MATERIAL PROVIDED:
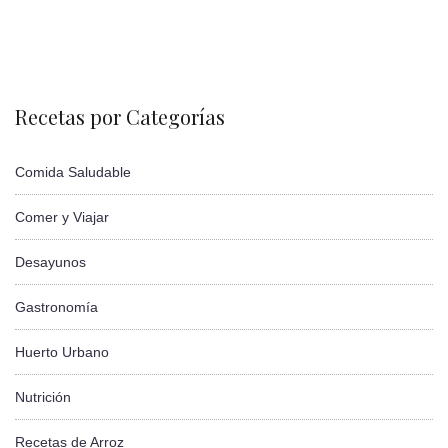
Recetas por Categorías
Comida Saludable
Comer y Viajar
Desayunos
Gastronomía
Huerto Urbano
Nutrición
Recetas de Arroz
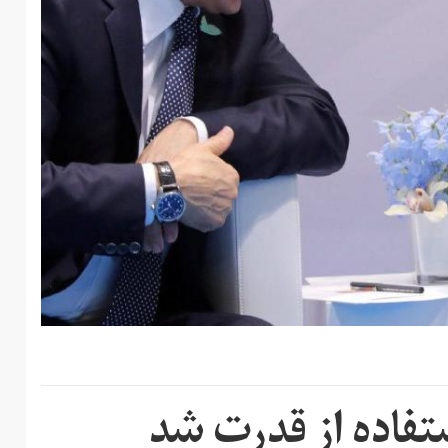
ستفاده از قدرت شد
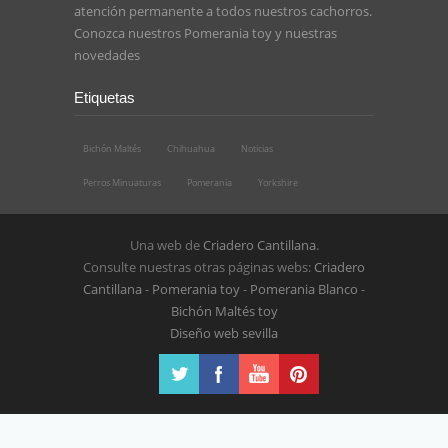
atención permanente a todos nuestros cachorros.
Conozca nuestros
Pomerania toy
y nuestras
novedades
Etiquetas
Bichón Maltés
Chihuahua
Noticias
Perros Minuaturas
Pomerania
Yorkshire
Una web de
Criadero Cantillana
.
Consulte nuestras otras páginas webs:
Criadero
Cantillana
-
Pomerania toy
-
Pomerania Blanco
-
Bichón Maltés toy
Diseño web sevilla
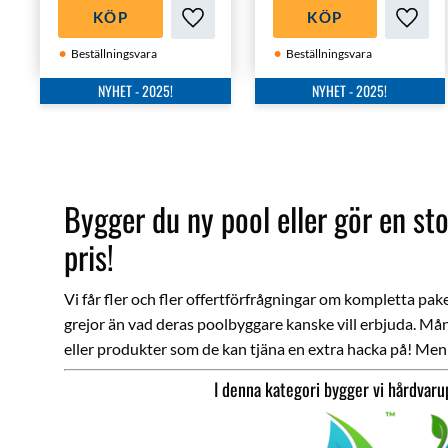
WhiteMachine
WhiteMachine
KÖP
KÖP
saltklorinator!
saltklorinator!
Lägg till i favoriter
Lägg ti
Beställningsvara
Beställningsvara
NYHET - 2025!
NYHET - 2025!
Bygger du ny pool eller gör en st
pris!
Vi får fler och fler offertförfrågningar om kompletta pake
grejor än vad deras poolbyggare kanske vill erbjuda. Mån
eller produkter som de kan tjäna en extra hacka på! Men eft
I denna kategori bygger vi hårdvar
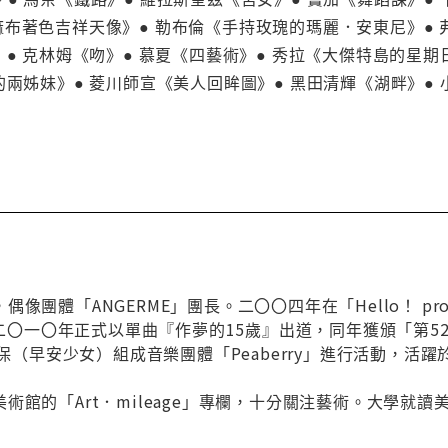
● 《麻布著色吉祥天像》● 勒布倫《手持玫瑰的瑪麗．安東尼》●
》● 克林姆《吻》● 慕夏《四藝術》● 秀拉《大傑特島的星期
的兩姊妹》● 菱川師宣《美人回眸圖》● 黑田清輝《湖畔》●
團體「ANGERME」團長。二〇〇四年在「Hello！ pro EGG
一。二〇一〇年正式以單曲『作夢的15歲』出道，同年獲頒「第5
師里保（早安少女）組成音樂團體「Peaberry」進行活動，
術館的「Art．mileage」專欄，十分關注藝術。大學就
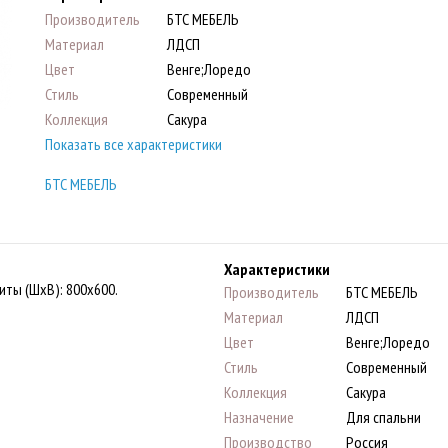
Производитель
БТС МЕБЕЛЬ
Материал
ЛДСП
Цвет
Венге;Лоредо
Стиль
Современный
Коллекция
Сакура
Показать все характеристики
БТС МЕБЕЛЬ
Характеристики
ты (ШхВ): 800х600.
Производитель
БТС МЕБЕЛЬ
Материал
ЛДСП
Цвет
Венге;Лоредо
Стиль
Современный
Коллекция
Сакура
Назначение
Для спальни
Производство
Россия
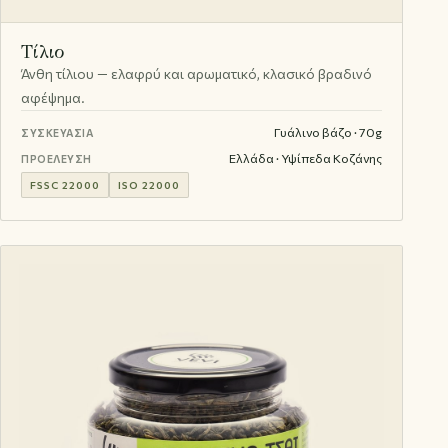
Τίλιο
Άνθη τίλιου — ελαφρύ και αρωματικό, κλασικό βραδινό
αφέψημα.
Γυάλινο βάζο · 70g
ΣΥΣΚΕΥΑΣΊΑ
Ελλάδα · Υψίπεδα Κοζάνης
ΠΡΟΈΛΕΥΣΗ
FSSC 22000
ISO 22000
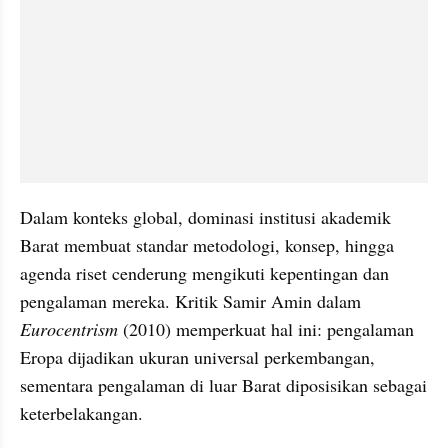
Dalam konteks global, dominasi institusi akademik 
Barat membuat standar metodologi, konsep, hingga 
agenda riset cenderung mengikuti kepentingan dan 
pengalaman mereka. Kritik Samir Amin dalam
Eurocentrism
 (2010) memperkuat hal ini: pengalaman 
Eropa dijadikan ukuran universal perkembangan, 
sementara pengalaman di luar Barat diposisikan sebagai 
keterbelakangan. 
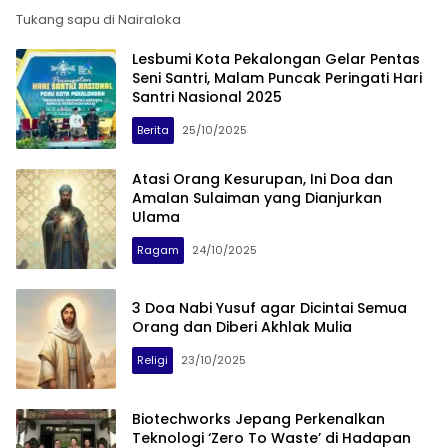
Tukang sapu di Nairaloka
Lesbumi Kota Pekalongan Gelar Pentas
Seni Santri, Malam Puncak Peringati Hari
Santri Nasional 2025
Berita
25/10/2025
Atasi Orang Kesurupan, Ini Doa dan
Amalan Sulaiman yang Dianjurkan
Ulama
Ragam
24/10/2025
3 Doa Nabi Yusuf agar Dicintai Semua
Orang dan Diberi Akhlak Mulia
Religi
23/10/2025
Biotechworks Jepang Perkenalkan
Teknologi ‘Zero To Waste’ di Hadapan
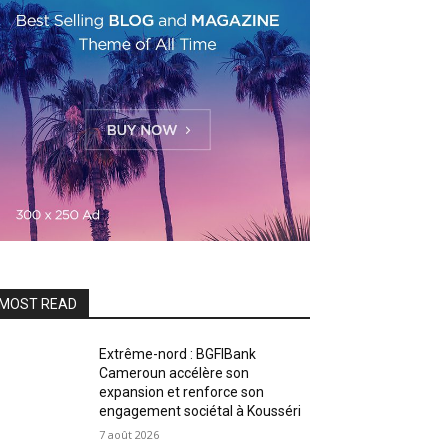
MOST READ
Extrême-nord : BGFIBank
Cameroun accélère son
expansion et renforce son
engagement sociétal à Kousséri
7 août 2026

YOUR TASK: Make a copy of each line in the records that has the word "nuestras".

WRITTEN SOLUTION:
y nuestras
Consulte nuestras otras páginas webs:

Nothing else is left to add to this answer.